Subsequently, the EU’s draft withdrawal treaty, proposed a "common regulatory area" between Ireland and Northern Ireland. Under this proposal, there would be free movement of goods between Northern Ireland and Ireland and Northern Ireland would be subject to EU customs rules. The upshot of this would effectively be to bring Northern Ireland within the Customs Union, thus transferring the real border between the UK and the EU to that between Northern Ireland and the rest of the UK. This was immediately rejected by Theresa May, on the basis that it would "threaten the constitutional integrity of the UK" – a stance she has subsequently repeated on a number of occasions.

In response the EU maintained that this initial proposal was a back-stop option and invited the UK to come out with an alternative.

It is worth noting that the ‘backstop’ option is only intended to apply in the event that no other agreement is reached between the parties regarding future customs arrangements. The UK’s most recent proposal is for a 'facilitated customs arrangement', although this has not been accepted by the EU.

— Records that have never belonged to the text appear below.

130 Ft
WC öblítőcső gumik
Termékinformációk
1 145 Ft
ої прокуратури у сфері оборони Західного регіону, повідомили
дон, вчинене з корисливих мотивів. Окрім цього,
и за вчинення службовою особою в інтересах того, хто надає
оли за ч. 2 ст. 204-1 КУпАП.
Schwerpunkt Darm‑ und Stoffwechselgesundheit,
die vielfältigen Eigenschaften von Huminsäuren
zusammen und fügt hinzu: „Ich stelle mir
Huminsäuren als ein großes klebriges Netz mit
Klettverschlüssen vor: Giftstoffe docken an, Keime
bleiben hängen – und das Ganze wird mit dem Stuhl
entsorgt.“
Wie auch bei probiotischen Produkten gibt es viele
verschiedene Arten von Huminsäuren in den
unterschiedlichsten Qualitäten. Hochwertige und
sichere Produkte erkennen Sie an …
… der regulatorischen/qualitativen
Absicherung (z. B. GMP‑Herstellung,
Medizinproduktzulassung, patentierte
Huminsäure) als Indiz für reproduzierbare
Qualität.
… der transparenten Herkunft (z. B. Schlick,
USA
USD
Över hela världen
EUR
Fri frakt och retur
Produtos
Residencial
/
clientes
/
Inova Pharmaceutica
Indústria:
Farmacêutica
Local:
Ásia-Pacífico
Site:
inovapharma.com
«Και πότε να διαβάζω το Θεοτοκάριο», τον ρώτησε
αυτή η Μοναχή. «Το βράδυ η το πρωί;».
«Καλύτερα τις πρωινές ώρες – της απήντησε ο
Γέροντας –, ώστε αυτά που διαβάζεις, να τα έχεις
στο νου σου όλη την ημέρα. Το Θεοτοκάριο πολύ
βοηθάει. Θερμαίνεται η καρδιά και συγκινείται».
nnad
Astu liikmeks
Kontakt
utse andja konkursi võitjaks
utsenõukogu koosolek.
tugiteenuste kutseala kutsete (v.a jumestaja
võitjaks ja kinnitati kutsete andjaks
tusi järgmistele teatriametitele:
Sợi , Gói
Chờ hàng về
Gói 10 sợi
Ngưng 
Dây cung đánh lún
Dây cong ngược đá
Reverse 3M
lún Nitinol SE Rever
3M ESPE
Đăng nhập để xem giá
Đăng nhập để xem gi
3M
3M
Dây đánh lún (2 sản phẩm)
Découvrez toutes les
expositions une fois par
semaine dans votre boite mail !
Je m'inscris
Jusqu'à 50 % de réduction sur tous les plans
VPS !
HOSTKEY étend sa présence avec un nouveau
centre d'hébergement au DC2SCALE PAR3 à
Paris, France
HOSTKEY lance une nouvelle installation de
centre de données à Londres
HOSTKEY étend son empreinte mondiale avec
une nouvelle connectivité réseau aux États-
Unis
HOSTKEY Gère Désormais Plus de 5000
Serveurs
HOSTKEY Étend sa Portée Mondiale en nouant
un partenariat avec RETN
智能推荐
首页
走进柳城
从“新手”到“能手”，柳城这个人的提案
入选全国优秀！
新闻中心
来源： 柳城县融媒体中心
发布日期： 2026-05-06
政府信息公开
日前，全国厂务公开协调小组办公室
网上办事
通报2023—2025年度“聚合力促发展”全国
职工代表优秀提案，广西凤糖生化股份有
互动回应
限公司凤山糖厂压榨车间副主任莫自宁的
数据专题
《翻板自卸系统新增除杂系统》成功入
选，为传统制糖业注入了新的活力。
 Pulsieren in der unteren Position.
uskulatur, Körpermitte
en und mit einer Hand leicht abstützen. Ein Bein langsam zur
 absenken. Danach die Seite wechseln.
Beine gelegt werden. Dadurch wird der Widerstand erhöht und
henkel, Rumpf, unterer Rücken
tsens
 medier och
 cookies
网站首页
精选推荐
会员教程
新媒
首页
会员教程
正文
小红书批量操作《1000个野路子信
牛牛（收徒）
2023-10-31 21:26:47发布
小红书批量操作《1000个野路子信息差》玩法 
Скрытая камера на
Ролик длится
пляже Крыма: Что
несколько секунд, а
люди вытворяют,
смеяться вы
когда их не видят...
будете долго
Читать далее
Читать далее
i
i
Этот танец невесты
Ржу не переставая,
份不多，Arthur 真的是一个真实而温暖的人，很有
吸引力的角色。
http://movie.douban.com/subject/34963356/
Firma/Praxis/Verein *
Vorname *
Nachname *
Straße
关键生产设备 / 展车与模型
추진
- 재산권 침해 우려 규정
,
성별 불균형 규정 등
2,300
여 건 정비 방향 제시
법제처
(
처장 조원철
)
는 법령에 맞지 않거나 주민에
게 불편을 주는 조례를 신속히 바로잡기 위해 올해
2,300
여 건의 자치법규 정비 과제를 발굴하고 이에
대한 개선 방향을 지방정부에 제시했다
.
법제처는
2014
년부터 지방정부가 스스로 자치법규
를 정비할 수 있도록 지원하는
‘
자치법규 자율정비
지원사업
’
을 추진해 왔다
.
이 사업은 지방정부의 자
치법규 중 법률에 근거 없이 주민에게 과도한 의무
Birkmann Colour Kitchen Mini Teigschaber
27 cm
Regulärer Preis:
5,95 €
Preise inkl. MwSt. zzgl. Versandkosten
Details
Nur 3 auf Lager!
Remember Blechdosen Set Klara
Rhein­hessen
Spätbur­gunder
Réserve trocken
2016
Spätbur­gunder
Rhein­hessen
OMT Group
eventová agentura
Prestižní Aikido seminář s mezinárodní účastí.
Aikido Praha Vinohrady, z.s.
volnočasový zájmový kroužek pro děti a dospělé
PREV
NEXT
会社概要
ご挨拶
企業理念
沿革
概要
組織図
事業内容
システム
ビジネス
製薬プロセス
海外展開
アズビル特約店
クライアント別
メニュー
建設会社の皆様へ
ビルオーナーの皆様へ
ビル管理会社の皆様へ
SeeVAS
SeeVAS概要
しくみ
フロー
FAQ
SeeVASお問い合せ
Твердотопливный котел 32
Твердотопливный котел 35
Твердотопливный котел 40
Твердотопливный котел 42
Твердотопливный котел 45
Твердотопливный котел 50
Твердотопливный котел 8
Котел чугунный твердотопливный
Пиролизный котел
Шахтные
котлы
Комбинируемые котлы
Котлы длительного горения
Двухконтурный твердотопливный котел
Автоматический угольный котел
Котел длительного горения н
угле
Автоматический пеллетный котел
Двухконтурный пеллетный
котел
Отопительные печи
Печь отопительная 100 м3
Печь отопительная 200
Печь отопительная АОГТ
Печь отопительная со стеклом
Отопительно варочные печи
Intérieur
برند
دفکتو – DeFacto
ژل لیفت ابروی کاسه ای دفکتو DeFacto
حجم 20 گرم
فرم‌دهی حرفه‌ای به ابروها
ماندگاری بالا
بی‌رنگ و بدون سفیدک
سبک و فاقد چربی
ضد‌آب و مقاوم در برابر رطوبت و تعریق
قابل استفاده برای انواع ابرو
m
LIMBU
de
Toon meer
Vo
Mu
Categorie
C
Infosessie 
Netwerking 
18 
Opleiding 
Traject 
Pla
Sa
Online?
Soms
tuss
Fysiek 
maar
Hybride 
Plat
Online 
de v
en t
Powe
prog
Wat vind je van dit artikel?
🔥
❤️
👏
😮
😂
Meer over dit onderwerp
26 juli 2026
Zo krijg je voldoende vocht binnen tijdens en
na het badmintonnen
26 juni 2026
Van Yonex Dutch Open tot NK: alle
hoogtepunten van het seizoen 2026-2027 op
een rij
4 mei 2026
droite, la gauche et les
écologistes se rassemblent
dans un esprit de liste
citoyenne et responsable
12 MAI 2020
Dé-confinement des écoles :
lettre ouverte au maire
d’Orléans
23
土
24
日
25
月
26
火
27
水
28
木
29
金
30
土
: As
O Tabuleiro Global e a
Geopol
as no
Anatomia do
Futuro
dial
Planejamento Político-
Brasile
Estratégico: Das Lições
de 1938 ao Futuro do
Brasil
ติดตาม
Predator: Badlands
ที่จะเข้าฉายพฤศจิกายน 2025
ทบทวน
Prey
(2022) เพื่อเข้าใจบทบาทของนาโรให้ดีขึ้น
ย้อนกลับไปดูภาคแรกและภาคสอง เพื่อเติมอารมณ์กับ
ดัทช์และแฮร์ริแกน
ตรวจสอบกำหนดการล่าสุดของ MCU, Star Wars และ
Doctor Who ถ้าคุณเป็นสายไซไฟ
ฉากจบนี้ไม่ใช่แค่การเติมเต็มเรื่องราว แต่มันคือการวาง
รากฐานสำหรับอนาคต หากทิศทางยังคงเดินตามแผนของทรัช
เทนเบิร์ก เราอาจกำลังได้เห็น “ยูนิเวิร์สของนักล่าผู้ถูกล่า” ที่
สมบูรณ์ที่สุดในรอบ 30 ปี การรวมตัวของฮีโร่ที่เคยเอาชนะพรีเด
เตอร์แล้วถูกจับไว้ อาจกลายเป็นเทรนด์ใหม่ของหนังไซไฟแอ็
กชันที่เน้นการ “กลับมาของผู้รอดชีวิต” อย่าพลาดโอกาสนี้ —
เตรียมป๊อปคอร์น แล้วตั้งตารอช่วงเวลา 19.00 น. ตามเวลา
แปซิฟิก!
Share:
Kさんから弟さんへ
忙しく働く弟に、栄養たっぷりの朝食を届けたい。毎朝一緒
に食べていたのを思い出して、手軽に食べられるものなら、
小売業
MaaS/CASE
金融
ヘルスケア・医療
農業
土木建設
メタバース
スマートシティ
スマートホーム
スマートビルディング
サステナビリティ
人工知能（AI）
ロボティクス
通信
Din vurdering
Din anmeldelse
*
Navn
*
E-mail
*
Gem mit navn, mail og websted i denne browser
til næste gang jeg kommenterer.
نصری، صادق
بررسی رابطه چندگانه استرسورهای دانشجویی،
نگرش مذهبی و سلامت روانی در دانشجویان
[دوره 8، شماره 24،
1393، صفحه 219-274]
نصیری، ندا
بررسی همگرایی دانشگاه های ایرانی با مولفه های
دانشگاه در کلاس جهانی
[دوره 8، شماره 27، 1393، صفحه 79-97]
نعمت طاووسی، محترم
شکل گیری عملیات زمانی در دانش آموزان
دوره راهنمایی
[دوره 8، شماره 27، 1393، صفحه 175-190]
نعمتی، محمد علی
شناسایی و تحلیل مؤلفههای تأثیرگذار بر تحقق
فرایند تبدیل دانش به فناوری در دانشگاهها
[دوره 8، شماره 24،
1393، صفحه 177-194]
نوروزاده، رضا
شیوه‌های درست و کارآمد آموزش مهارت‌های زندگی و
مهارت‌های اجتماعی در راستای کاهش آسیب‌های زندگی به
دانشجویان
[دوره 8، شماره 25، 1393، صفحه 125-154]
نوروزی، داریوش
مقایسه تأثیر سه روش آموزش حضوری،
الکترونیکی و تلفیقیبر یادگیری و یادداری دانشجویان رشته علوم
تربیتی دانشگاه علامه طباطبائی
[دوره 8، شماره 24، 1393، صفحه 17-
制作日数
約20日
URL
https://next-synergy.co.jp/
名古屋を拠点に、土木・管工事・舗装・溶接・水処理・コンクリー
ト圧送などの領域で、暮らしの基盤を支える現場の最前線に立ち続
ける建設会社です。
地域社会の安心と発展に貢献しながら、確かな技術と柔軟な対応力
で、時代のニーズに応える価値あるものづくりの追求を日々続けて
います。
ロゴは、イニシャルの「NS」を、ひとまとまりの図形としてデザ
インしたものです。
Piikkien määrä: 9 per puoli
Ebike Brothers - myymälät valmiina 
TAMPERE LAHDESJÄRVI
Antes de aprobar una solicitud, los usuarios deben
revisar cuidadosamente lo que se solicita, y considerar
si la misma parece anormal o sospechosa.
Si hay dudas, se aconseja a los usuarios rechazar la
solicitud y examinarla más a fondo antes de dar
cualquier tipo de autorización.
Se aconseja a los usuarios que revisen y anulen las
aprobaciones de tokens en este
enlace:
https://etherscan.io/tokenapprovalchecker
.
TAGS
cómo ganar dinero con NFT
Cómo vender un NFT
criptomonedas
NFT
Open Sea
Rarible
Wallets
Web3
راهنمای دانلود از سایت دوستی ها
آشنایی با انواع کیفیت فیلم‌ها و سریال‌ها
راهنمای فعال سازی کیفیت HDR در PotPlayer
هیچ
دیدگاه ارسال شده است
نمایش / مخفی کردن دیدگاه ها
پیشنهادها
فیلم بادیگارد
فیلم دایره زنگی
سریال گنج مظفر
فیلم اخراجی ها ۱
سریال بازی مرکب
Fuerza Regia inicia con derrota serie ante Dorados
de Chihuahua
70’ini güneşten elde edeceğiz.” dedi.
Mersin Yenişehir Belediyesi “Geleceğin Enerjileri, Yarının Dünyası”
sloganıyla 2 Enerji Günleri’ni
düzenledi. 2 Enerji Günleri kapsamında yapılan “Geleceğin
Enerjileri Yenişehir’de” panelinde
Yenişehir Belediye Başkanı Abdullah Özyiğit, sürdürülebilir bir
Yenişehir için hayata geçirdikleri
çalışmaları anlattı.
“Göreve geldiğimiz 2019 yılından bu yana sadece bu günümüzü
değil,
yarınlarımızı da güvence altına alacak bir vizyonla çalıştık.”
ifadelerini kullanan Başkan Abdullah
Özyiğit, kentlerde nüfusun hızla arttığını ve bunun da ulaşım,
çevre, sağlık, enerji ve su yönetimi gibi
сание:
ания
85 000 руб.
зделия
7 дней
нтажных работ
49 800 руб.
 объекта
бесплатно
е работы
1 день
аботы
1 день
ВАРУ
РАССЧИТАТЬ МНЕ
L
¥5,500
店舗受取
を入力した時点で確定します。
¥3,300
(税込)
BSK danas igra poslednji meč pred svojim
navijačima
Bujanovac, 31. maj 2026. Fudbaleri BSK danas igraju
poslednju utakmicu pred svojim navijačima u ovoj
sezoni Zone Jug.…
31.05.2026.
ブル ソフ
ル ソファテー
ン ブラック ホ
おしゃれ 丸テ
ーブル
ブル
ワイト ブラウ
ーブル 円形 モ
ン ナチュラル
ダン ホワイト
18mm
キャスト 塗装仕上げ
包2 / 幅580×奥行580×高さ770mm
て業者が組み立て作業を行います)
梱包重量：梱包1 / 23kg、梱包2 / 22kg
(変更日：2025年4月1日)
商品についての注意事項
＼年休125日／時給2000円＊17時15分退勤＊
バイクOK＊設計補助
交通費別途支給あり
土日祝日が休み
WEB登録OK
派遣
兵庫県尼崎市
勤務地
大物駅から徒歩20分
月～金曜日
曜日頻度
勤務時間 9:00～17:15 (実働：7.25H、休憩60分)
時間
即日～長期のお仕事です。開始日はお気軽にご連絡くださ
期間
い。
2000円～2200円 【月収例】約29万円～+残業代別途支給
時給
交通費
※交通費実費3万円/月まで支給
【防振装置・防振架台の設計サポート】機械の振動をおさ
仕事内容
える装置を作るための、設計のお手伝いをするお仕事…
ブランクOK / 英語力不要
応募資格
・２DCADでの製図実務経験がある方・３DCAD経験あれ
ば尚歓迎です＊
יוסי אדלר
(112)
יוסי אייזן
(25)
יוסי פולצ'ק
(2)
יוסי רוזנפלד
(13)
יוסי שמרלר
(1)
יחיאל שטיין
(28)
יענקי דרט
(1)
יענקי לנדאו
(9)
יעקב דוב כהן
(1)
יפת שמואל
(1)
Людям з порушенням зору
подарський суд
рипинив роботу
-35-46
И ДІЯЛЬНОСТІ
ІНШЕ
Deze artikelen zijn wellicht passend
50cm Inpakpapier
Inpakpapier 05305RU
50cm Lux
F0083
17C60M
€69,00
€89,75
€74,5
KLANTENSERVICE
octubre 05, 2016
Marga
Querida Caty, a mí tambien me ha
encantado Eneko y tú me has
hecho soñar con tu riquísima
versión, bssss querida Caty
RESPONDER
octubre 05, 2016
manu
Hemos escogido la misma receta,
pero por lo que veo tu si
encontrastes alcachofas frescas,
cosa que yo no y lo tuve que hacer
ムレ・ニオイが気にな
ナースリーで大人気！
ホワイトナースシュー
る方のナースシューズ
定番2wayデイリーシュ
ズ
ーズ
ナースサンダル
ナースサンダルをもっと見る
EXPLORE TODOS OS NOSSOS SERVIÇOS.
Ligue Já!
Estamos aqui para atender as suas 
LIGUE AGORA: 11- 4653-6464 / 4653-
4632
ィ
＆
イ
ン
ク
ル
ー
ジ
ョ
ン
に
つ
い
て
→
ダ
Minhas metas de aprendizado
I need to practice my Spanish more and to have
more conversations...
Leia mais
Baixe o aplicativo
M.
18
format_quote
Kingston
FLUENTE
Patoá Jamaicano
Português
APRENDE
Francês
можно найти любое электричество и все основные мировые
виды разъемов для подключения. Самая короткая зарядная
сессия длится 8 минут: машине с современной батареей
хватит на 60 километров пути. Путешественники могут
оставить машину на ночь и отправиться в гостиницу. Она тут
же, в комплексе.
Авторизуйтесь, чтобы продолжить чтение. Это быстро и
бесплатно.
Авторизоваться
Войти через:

In June 2018, the Government published its proposal for a ‘backstop’ option regarding temporary future customs arrangements between the EU and the UK. Under this plan, the UK would have effectively remained within the Customs Union beyond the expiry of the transition period at the end of 2020. However, such arrangements were to be time limited and would “be only in place until the future customs arrangement can be introduced”. The UK’s expectation was that such future arrangements would “be in place by the end of December 2021 at the latest”. However, if no agreement has been reached by that time, it would seem to follow that the ‘backstop’ arrangement would remain in place.

To date, no agreement has been reached and the EU has generally been hostile to the concept of a time-limited backstop. According to the Prime Minster in a statement to Parliament on 15 October 2018, as negotiations have progressed, the UK has brought forward further proposals and the EU has agreed “to explore a UK-wide customs solution” to the backstop. However, from the EU’s perspective, the difficulty is that there is now not sufficient time to negotiate the detail for a UK-wide solution. In the Prime Minister’s words: “[t]he EU still requires a ‘backstop to the backstop’ – effectively an insurance policy for the insurance policy. And they want this to be the Northern Ireland-only solution that they had previously proposed.” Further, from the Government’s perspective, there remains a desire to ensure that any backstop is time limited.

Despite the apparent impasse, the Prime Minister reiterated that the Government remains committed to reaching agreement with the EU. Whether such agreement can be achieved and whether it would be approved by Parliament remains unclear. It is likely that the next few weeks will provide answers to these questions and in particular, whether an agreement will be reached as to the terms of the UK’s departure from the EU.